In 2001, Forbes magazine ranked John Gregory among the 400 richest Americans. The bulk of Gregory's personal fortune was due in large part due to the ability of King Pharmaceuticals, Inc. to reintroduce the Hoechst branded prescription drug Altace back into the U.S. market under the King Pharmaceuticals,Inc. subsidiary Monarch Pharmaceuticals brand following the 1998 U.S. marketing and distribution agreement between KingPharmaceuticals/Monarch and Hoechst/HMR.
In late December 1998, King Pharmaceuticals (d.b.a. Monarch Pharmaceuticals, Inc.) purchased the U.S. marketing and distribution rights of the company's most successful drug, Altace, for $362.5 million from the U.S. subsidiary of Hoechst AG, Hoechst Marion Roussel of Kansas City.[11] As a result of increasing the number of sales representatives and the findings of the Heart Outcomes Prevention Evaluation (HOPE), Altace sales sky rocketed.

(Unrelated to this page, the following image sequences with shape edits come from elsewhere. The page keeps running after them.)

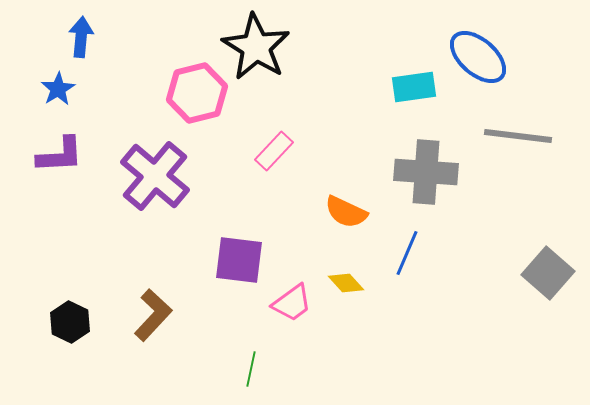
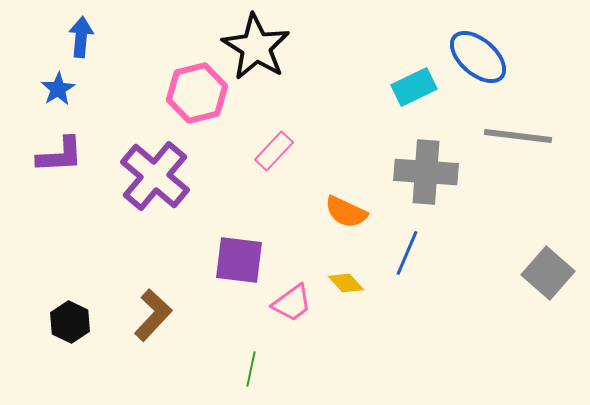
cyan rectangle: rotated 18 degrees counterclockwise
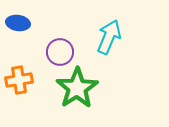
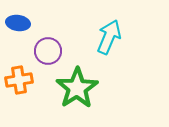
purple circle: moved 12 px left, 1 px up
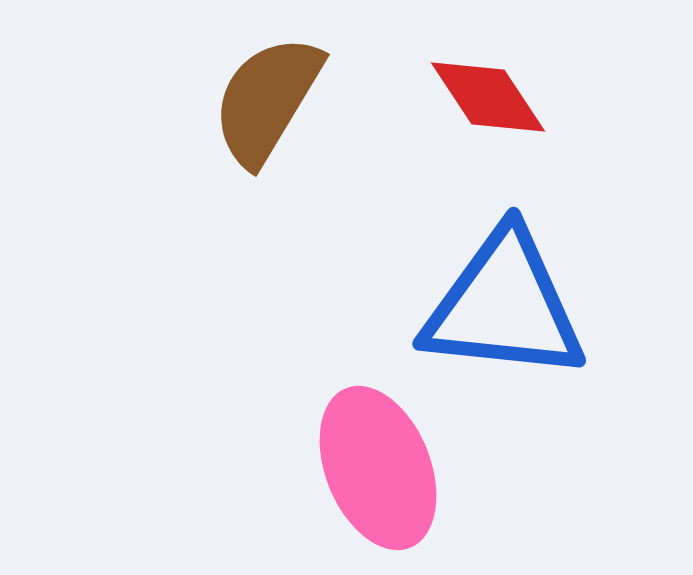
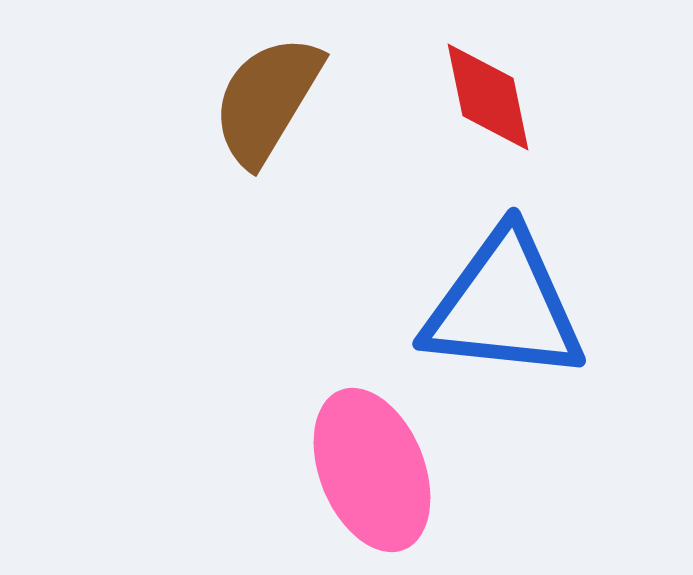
red diamond: rotated 22 degrees clockwise
pink ellipse: moved 6 px left, 2 px down
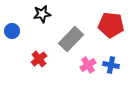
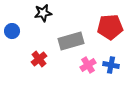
black star: moved 1 px right, 1 px up
red pentagon: moved 1 px left, 2 px down; rotated 10 degrees counterclockwise
gray rectangle: moved 2 px down; rotated 30 degrees clockwise
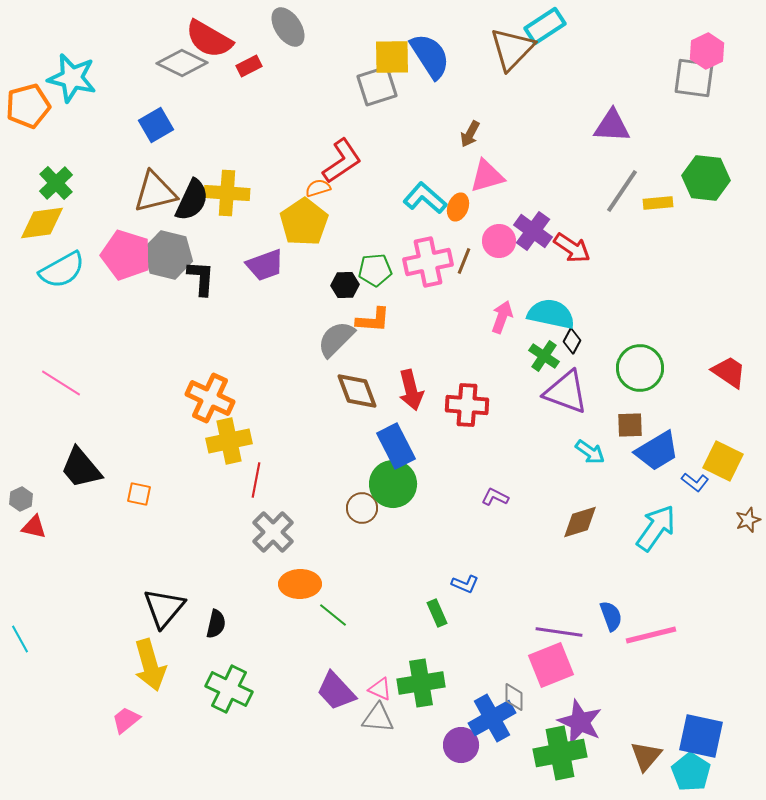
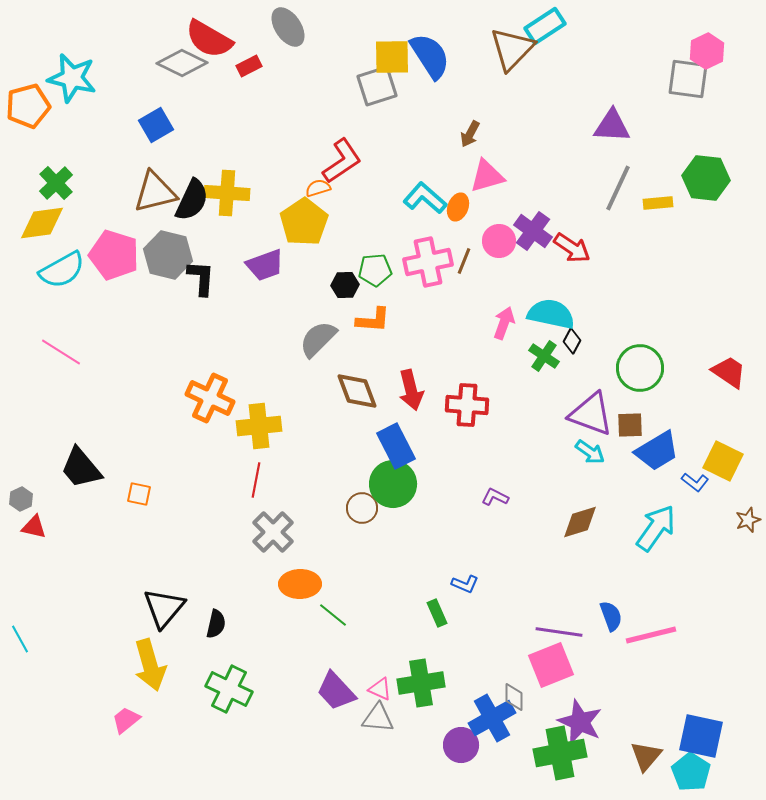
gray square at (694, 78): moved 6 px left, 1 px down
gray line at (622, 191): moved 4 px left, 3 px up; rotated 9 degrees counterclockwise
pink pentagon at (126, 255): moved 12 px left
pink arrow at (502, 317): moved 2 px right, 6 px down
gray semicircle at (336, 339): moved 18 px left
pink line at (61, 383): moved 31 px up
purple triangle at (566, 392): moved 25 px right, 22 px down
yellow cross at (229, 441): moved 30 px right, 15 px up; rotated 6 degrees clockwise
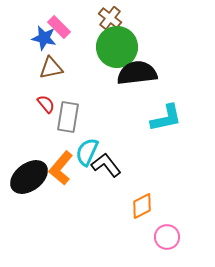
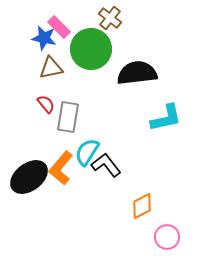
green circle: moved 26 px left, 2 px down
cyan semicircle: rotated 8 degrees clockwise
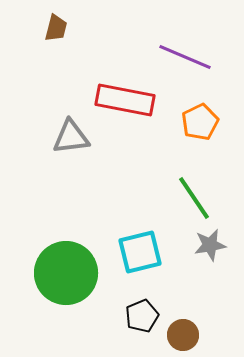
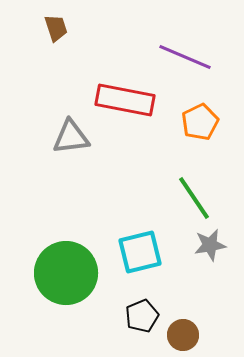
brown trapezoid: rotated 32 degrees counterclockwise
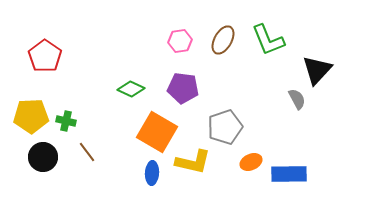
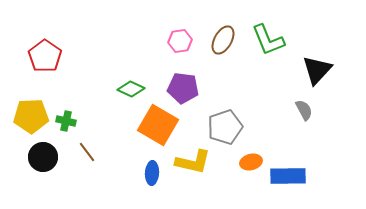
gray semicircle: moved 7 px right, 11 px down
orange square: moved 1 px right, 7 px up
orange ellipse: rotated 10 degrees clockwise
blue rectangle: moved 1 px left, 2 px down
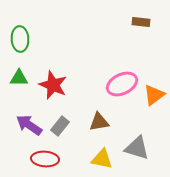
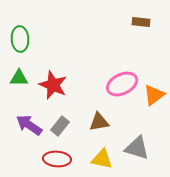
red ellipse: moved 12 px right
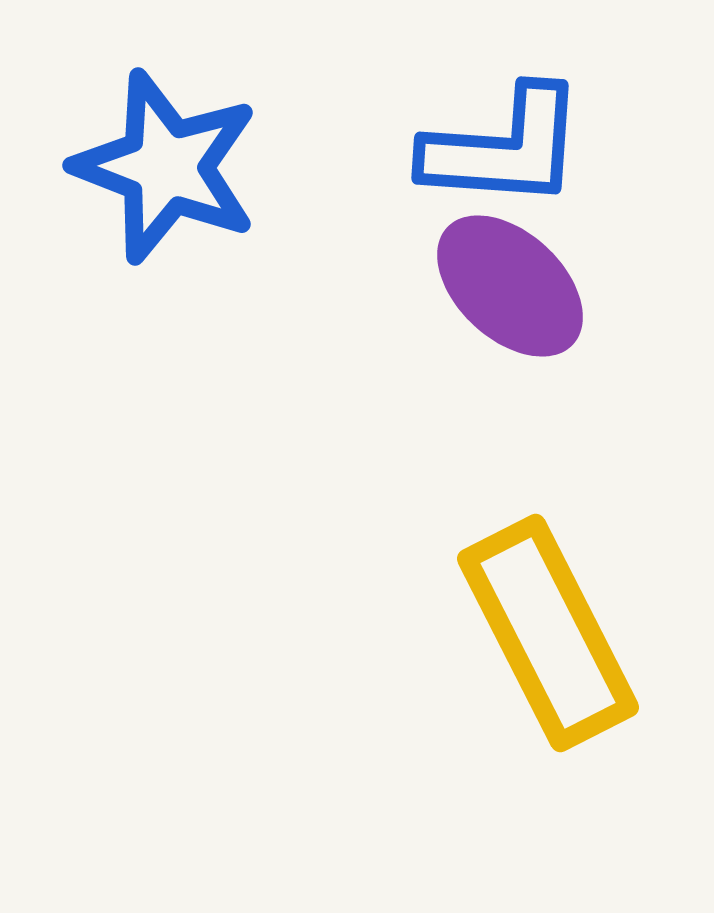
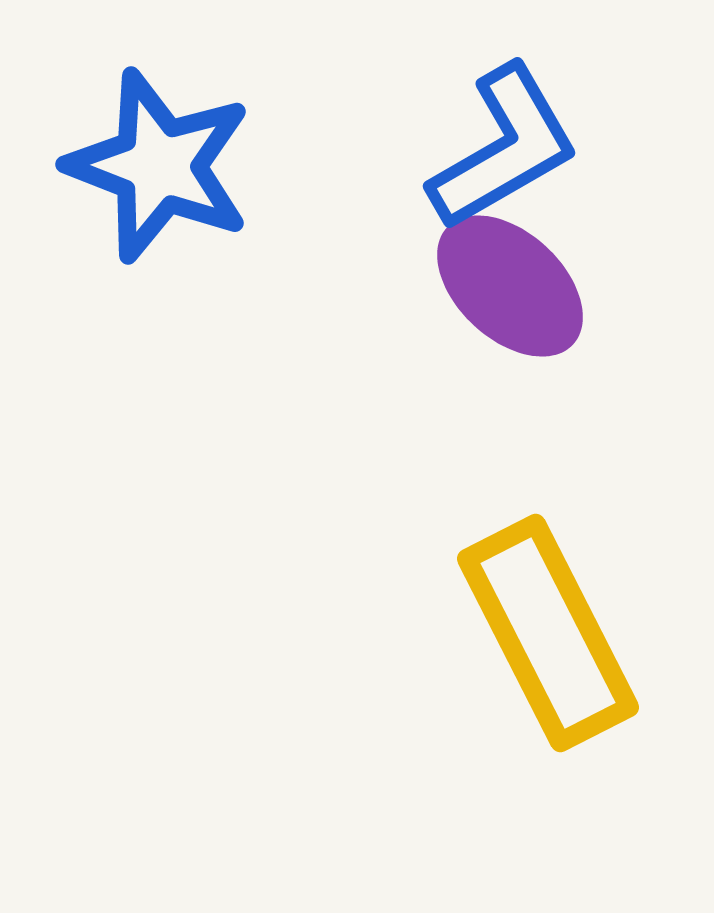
blue L-shape: rotated 34 degrees counterclockwise
blue star: moved 7 px left, 1 px up
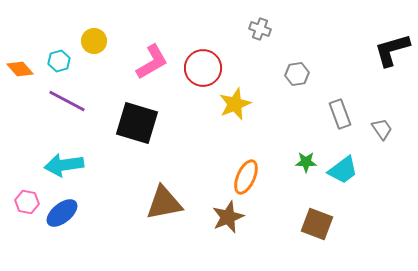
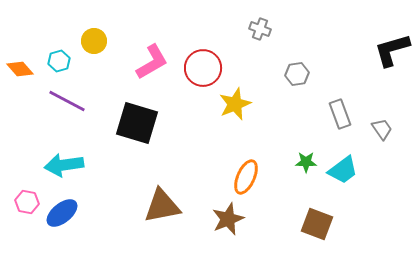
brown triangle: moved 2 px left, 3 px down
brown star: moved 2 px down
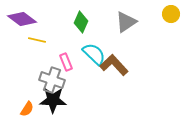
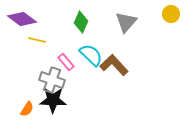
gray triangle: rotated 15 degrees counterclockwise
cyan semicircle: moved 3 px left, 1 px down
pink rectangle: rotated 18 degrees counterclockwise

Using profits from Altace, King continued to add product lines, the most significant purchases being Levoxyl, Thrombin, and Cytomel in 2000. Also in 2000, seeing fewer opportunities to obtain branded drugs, the company acquired an R&D company based in North Carolina. In 2002, King purchased a maker of auto-injectors, Meridian Medical Technologies.
In 2002, John Gregory stepped down as CEO, and his brother Jefferson Gregory took over. Then in 2004, Jeff Gregory stepped down as well after the SEC began investigations into King’s Medicaid billing practices.[12] The board named Brian Markison to replace him. Soon after, in July 2004, a deal was made for Mylan Laboratories to acquire King for $4 billion.[13] Investors, most notably Carl Icahn, were critical of the merger, saying that Mylan was overpaying for King. The next year the deal was called off.
In 2008 King Pharmaceuticals acquired Alpharma Pharmaceuticals to expand into the pain treatment market. From the acquisition, King gained the patents on the pain management drugs, Flector and Embeda.[14]
On October 12, 2010, Pfizer Inc. (NYSE: PFE) announced it would acquire Bristol-based King Pharmaceuticals, Inc. for a total cost to Pfizer of $3.6 billion in cash or $14.25 per share. The acquisition would broaden Pfizer's product line of pain relief and management medication, such as King's Embeda, Avinza, and the Flector Patch.[15]